This past Friday, I celebrated my 30th birthday, which indisputably means one thing: I’m old. Oh sure, in some walks of life, 30 isn’t really considered to be that old, but to the average gamer, I might as well have been born in the Age of Antiquity. Actually, in terms of gaming I was born in the age of antiquity — in 1978, video games were just starting their meager existence (for an awesome example of gaming from the late 70’s check out the “arcade scene” from the original Dawn of the Dead movie, which came out the same year I was born). Still not convinced that I’m ready for the retirement home?

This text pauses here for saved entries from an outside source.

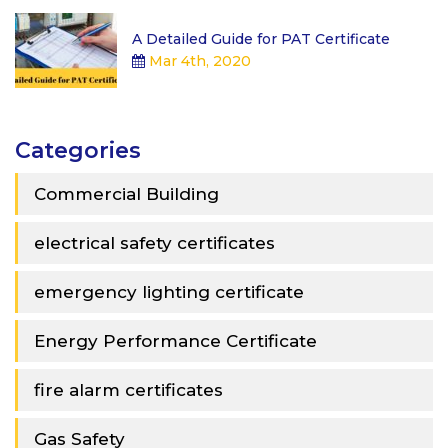
A Detailed Guide for PAT Certificate
Mar 4th, 2020
Categories
Commercial Building
electrical safety certificates
emergency lighting certificate
Energy Performance Certificate
fire alarm certificates
Gas Safety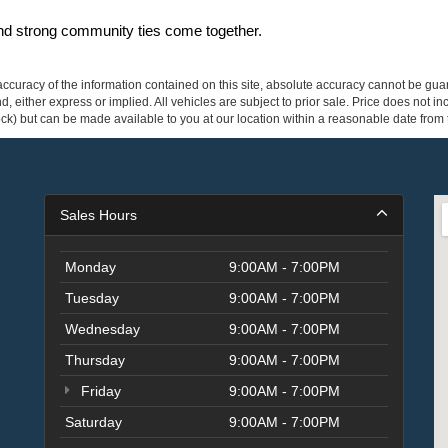
and strong community ties come together.
curacy of the information contained on this site, absolute accuracy cannot be guar
ind, either express or implied. All vehicles are subject to prior sale. Price does not 
 Stock) but can be made available to you at our location within a reasonable date fro
Sales Hours
Monday
9:00AM - 7:00PM
Tuesday
9:00AM - 7:00PM
Wednesday
9:00AM - 7:00PM
Thursday
9:00AM - 7:00PM
Friday
9:00AM - 7:00PM
Saturday
9:00AM - 7:00PM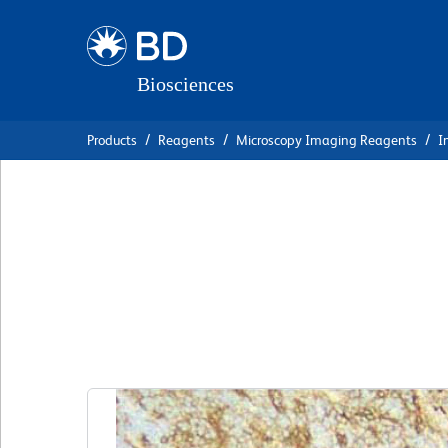
Skip
Skip
to
to
main
navigation
content
Products
Reagents
Microscopy Imaging Reagents
I
BD Pharmingen™ P
Anti-Mouse CD10
克隆 MJ7/18
(RUO)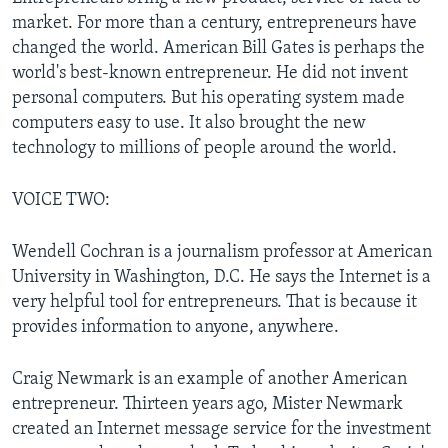
market. For more than a century, entrepreneurs have
changed the world. American Bill Gates is perhaps the
world's best-known entrepreneur. He did not invent
personal computers. But his operating system made
computers easy to use. It also brought the new
technology to millions of people around the world.
VOICE TWO:
Wendell Cochran is a journalism professor at American
University in Washington, D.C. He says the Internet is a
very helpful tool for entrepreneurs. That is because it
provides information to anyone, anywhere.
Craig Newmark is an example of another American
entrepreneur. Thirteen years ago, Mister Newmark
created an Internet message service for the investment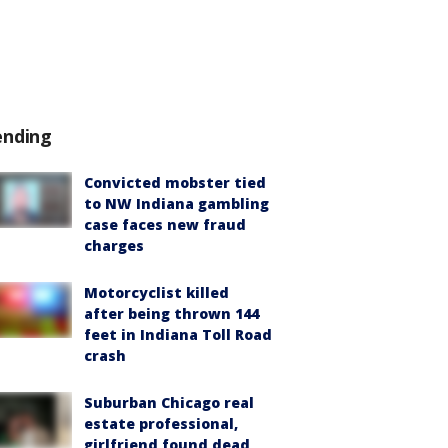
ending
Convicted mobster tied
to NW Indiana gambling
case faces new fraud
charges
Motorcyclist killed
after being thrown 144
feet in Indiana Toll Road
crash
Suburban Chicago real
estate professional,
girlfriend found dead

Check out this out:
- If I were a player in my own NHL 08 franchise, I wouldn’t re-sign myself when my contract ended, because I’m too old. In fact, I’d probably trade myself to get some younger players with more potential at the trade deadline.
- If I were in some professional gaming league, the announcers would probably always call me as “the 30-year-old Brad Lawrence” and refer to me as a “crafty veteran”.
- I’m now older than half of the characters in the original Street Fighter 2 were when the game was first released.
- I’m old enough to remember the real-life occurrences of the events that took place in GTA: Vice City, as well as the day President Ronnie got kidnapped by the ninjas.
- I remember when gaming was generically referred to as “Playing Atari”. Yeah that’s right — not “Playing Nintendo”…playing Atari.
- I used to go to Showbiz Pizza Place on my birthday.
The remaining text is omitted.